Your job was not to meld your sleek and shiny with Blomkamp's dirt and grime, but to intentionally clash with it.

In this vision of a future Earth (2154 to be exact), humanity has been neatly divided into two groups: those who can afford to leave the dying planet, and those forced to stay behind and scrape out some sort of living. It seems pretty clear that your designs were used to create the Utopian environments of Elysium - like an orbiting space station that serves as the ultimate gated community - while Blomkamp focused on those left behind. It's no coincidence that Elysium's Earth feels a lot like_ District 9_'s titular sector (which itself echoed the real slums of Johannesburg).

Not to focus too much on plot machanics, but this neat divide works its way right down into the story and characters: Matt Damon as Max, an orphan raised on Earth who is trying to go straight after a life of crime. After a work accident leaves him deathly sick, he decides his only option is to do that "one last job" for the local crime lord so he can get himself an illegal shuttle to Elysium, and cure himself through its advanced medical technology. Jodie Foster, by contrast, Elysium's Minister of Defense, who, as the most relentless Neighbourhood Watch coordinator ever, has made it her life mission to keep Elysium pure, no matter the cost.
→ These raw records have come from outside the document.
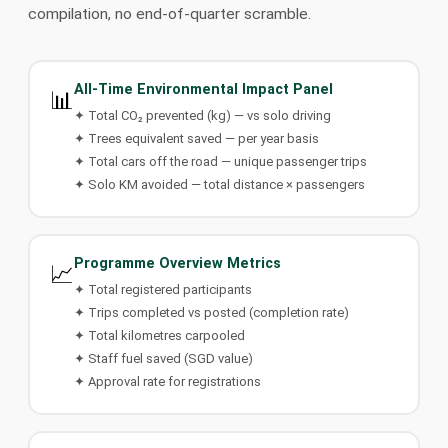
compilation, no end-of-quarter scramble.
All-Time Environmental Impact Panel
📊
✦ Total CO₂ prevented (kg) — vs solo driving
✦ Trees equivalent saved — per year basis
✦ Total cars off the road — unique passenger trips
✦ Solo KM avoided — total distance × passengers
Programme Overview Metrics
📈
✦ Total registered participants
✦ Trips completed vs posted (completion rate)
✦ Total kilometres carpooled
✦ Staff fuel saved (SGD value)
✦ Approval rate for registrations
As far as conflicts and social commentary go, this is pretty simple stuff. And, really, simple is kind of refreshing after a summer of convoluted self-seriousness. It was a smart move for Blomkamp to employ your skills to help make that clarity part of _Elysium's _visual design as well.

Blomkamp's overall design for the film, though, is not quite so simple. Along with his desire to make a social statement, Blomkamp also likes to blow things up. Well, blow people up, to be more specific. Like District 9, Elysium's main cast members are an array of intricately-designed weaponry. I didn't detect your hand here, Syd, as the guns, rocket launchers, and swords used owe more to games like Quake _and _Halo than anything else. Once these weapons started appearing, I sort of hoped Damon would wield his very own BFG before the credits rolled.
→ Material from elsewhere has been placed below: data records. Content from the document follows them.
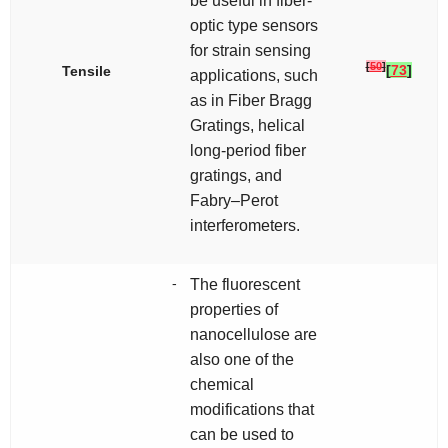
be useful in fiber-
optic type sensors
for strain sensing
[
50
]
[
73
]
Tensile
applications, such
as in Fiber Bragg
Gratings, helical
long-period fiber
gratings, and
Fabry–Perot
interferometers.
-
The fluorescent
properties of
nanocellulose are
also one of the
chemical
modifications that
can be used to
Luckily, Blomkamp takes a simple approach to action. Some of the cinematography and editing is a bit on the chaotic for my liking, but the amount of action is just right. Instead of the more-is-more approach, in which character is lost in an orgy of impersonal effects and explosions, Elysium, like your designs, prefers clarity. The scale of the action is always small and personal, even when motivations are the basest possible. It makes all the difference. Investment in the outcome of a conflict will always win out over simply watching conflict, no matter the size of the effects budget.

This conflict carries Elysium _through its clunkier moments - including Foster's performance. The slight French accent she gives Delacourt is distracting, and as a result, she comes off as stiff instead of determined. And when Max's childhood friend Frey (Alice Braga) becomes a main part of the storyline, Blomkamp's commentary becomes a little trite and neat. His reliance on too-cute flashbacks to hem as children nearly undermines _Elysium's momentum. Thankfully, Sharlto Copley, as a relentless mercenary hunting Max, keeps things moving.

The clarity of vision does come through overall. And if Elysium feels a little too pleased with its not-terribly-deep commentary, at least we know that's by design.